* PROBLEM TO WORK ON: Copy every line of the data that contains the string "Mestalla".

Saved entries:
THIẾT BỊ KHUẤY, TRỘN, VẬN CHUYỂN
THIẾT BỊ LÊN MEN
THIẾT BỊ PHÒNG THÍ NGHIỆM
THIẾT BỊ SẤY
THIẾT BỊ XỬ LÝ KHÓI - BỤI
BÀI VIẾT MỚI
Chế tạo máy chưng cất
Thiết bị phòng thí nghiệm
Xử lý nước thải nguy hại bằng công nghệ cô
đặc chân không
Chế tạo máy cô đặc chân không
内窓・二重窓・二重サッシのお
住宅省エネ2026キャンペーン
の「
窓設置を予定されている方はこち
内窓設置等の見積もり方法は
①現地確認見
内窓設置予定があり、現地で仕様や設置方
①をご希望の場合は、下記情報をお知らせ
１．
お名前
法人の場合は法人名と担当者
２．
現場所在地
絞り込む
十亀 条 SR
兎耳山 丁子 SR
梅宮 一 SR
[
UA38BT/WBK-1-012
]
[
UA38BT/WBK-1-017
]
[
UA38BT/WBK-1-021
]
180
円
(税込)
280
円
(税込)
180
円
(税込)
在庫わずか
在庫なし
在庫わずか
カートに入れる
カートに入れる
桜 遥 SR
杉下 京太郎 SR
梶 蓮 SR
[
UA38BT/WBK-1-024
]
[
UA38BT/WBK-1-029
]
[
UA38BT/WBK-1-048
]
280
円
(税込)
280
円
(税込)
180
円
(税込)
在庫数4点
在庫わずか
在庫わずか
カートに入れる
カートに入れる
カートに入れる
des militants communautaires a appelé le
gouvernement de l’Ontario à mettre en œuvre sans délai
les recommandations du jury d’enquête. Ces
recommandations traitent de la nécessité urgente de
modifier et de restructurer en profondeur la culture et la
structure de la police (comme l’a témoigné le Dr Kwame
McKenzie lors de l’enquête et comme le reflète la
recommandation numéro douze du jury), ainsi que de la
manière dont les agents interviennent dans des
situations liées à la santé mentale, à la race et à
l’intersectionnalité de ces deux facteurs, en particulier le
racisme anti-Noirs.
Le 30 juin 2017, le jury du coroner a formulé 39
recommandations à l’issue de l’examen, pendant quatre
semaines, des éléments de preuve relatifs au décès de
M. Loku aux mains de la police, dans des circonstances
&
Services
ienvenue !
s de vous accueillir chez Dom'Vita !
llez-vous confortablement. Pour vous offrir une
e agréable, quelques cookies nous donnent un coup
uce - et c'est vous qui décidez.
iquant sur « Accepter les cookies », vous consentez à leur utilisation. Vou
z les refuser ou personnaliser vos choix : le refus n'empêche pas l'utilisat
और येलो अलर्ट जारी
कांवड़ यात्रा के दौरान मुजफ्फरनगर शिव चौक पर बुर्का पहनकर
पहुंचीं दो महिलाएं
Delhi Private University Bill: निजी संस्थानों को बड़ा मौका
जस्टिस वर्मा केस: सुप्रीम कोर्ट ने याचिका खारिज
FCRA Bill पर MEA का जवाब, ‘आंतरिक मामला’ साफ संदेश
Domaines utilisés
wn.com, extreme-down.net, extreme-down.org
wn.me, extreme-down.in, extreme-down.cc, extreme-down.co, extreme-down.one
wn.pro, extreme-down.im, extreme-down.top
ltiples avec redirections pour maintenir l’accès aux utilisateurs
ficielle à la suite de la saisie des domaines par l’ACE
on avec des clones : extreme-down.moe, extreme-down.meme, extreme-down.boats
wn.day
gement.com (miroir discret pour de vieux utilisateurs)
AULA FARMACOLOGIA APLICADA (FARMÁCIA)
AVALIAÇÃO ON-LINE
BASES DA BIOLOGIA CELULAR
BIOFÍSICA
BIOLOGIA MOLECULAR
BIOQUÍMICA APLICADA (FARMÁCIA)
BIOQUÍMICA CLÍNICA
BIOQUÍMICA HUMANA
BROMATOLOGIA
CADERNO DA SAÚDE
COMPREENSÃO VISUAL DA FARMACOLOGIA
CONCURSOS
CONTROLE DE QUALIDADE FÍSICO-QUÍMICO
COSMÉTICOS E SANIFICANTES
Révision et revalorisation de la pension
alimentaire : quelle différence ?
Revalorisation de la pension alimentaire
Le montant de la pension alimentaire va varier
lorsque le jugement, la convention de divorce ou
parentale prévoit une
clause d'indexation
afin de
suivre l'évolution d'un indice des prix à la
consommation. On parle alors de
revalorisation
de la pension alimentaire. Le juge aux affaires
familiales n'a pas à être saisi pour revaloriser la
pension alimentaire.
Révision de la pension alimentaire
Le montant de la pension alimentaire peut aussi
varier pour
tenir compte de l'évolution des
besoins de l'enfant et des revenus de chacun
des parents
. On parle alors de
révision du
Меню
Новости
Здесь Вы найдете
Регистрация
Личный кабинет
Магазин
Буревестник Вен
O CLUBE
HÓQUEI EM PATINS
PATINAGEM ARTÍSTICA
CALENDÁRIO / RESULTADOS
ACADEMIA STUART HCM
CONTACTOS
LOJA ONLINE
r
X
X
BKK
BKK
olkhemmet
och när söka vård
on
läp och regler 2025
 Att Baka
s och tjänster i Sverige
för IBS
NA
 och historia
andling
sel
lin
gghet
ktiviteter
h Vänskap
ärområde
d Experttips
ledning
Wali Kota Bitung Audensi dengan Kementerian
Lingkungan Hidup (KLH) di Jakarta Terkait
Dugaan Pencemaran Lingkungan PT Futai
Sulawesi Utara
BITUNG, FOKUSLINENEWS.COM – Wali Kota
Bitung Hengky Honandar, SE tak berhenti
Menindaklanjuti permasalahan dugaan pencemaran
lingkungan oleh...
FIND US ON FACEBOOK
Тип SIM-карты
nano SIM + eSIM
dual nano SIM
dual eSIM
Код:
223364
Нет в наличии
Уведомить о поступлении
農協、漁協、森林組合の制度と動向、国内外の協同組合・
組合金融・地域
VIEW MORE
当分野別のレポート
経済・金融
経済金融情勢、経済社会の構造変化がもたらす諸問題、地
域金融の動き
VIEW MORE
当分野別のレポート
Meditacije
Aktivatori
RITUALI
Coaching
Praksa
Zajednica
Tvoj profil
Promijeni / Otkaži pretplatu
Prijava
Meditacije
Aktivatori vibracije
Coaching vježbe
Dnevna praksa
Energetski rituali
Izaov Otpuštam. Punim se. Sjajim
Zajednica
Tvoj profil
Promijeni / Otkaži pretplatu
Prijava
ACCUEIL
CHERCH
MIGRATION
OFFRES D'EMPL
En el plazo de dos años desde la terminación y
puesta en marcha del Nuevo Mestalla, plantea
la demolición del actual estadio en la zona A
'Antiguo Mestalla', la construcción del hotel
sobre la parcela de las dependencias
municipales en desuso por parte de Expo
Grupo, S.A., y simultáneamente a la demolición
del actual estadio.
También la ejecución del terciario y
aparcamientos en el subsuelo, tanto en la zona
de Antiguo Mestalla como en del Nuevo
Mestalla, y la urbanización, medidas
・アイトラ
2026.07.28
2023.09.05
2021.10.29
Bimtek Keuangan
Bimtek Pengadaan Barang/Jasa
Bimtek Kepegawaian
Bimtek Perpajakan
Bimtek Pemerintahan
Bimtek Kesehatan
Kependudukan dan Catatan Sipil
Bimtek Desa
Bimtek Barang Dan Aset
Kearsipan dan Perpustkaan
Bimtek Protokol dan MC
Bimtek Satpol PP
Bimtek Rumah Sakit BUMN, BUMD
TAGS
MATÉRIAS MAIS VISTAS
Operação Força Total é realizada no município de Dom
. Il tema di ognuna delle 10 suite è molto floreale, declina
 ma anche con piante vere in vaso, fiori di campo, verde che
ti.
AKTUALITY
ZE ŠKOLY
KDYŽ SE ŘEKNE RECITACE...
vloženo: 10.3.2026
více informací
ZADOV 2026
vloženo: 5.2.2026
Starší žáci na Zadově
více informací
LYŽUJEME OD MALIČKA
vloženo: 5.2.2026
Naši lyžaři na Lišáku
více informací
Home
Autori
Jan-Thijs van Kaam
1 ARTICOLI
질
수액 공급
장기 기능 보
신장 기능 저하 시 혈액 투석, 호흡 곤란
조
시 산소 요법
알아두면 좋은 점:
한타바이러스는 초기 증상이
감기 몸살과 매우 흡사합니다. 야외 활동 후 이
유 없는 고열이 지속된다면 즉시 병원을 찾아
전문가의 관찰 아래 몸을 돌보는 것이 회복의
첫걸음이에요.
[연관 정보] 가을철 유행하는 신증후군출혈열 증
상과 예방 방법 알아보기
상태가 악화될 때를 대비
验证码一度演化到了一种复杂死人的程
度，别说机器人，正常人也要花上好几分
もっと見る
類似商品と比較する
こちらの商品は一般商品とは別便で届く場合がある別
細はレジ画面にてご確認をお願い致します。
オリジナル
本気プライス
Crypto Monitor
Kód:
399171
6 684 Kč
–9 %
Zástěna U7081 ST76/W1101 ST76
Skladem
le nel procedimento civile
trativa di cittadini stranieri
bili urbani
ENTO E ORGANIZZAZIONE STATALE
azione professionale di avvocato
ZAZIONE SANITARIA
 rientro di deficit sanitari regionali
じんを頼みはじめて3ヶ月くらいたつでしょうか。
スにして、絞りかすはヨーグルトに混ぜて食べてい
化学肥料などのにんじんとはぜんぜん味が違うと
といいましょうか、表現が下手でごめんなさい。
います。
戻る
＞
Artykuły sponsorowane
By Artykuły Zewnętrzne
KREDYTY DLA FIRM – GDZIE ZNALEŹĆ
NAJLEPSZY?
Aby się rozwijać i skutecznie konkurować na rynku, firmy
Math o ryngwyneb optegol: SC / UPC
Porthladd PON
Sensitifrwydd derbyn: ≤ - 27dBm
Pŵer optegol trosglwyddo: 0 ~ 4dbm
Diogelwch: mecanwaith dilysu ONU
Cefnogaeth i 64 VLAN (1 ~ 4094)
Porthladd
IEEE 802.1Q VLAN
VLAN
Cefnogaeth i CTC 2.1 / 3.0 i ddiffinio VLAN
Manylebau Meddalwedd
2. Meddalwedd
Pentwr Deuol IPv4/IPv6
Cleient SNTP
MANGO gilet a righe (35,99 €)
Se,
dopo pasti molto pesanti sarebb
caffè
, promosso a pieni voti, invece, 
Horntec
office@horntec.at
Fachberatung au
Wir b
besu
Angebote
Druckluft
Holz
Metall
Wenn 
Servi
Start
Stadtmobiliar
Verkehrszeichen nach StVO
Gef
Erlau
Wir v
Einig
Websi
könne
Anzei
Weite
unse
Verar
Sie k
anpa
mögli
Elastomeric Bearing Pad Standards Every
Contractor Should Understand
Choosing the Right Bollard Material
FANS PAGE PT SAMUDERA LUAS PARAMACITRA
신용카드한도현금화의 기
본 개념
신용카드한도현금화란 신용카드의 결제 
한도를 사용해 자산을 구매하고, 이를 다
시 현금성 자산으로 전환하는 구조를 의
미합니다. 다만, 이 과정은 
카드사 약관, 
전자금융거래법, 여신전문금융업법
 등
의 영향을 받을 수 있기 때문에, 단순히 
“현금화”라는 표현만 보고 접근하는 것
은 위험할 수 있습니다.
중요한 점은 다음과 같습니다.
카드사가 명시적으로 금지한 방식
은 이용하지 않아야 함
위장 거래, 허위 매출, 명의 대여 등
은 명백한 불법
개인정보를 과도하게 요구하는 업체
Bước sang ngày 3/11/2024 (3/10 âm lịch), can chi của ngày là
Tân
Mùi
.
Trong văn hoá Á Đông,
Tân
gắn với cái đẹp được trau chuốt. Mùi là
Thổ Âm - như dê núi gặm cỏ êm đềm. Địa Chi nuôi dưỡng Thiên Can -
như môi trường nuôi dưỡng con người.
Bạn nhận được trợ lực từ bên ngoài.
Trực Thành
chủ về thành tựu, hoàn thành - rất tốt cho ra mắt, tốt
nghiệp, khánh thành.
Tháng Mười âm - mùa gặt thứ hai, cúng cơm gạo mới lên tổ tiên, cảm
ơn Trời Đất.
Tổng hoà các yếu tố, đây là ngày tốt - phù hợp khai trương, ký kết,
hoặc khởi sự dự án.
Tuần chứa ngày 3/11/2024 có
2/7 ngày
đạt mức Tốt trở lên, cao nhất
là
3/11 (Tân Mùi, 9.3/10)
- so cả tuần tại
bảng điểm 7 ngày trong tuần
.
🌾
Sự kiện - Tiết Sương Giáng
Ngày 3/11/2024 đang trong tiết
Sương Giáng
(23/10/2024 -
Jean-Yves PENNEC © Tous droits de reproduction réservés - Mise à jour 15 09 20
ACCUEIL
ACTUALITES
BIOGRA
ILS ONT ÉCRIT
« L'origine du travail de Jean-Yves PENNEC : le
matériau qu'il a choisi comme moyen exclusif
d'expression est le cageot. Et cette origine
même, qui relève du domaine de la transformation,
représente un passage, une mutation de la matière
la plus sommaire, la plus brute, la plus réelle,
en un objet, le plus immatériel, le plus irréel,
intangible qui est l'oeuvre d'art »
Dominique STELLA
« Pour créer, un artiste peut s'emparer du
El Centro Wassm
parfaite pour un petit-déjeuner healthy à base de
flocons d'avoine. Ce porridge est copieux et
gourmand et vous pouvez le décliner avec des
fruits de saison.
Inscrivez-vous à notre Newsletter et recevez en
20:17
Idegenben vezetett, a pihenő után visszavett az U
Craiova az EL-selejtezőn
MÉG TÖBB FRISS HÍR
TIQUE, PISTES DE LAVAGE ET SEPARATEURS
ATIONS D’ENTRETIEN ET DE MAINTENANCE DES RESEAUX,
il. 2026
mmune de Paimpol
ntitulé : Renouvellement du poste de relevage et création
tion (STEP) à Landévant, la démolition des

* WRITTEN ANSWER:
puesta en marcha del Nuevo Mestalla, plantea
'Antiguo Mestalla', la construcción del hotel
de Antiguo Mestalla como en del Nuevo
Mestalla, y la urbanización, medidas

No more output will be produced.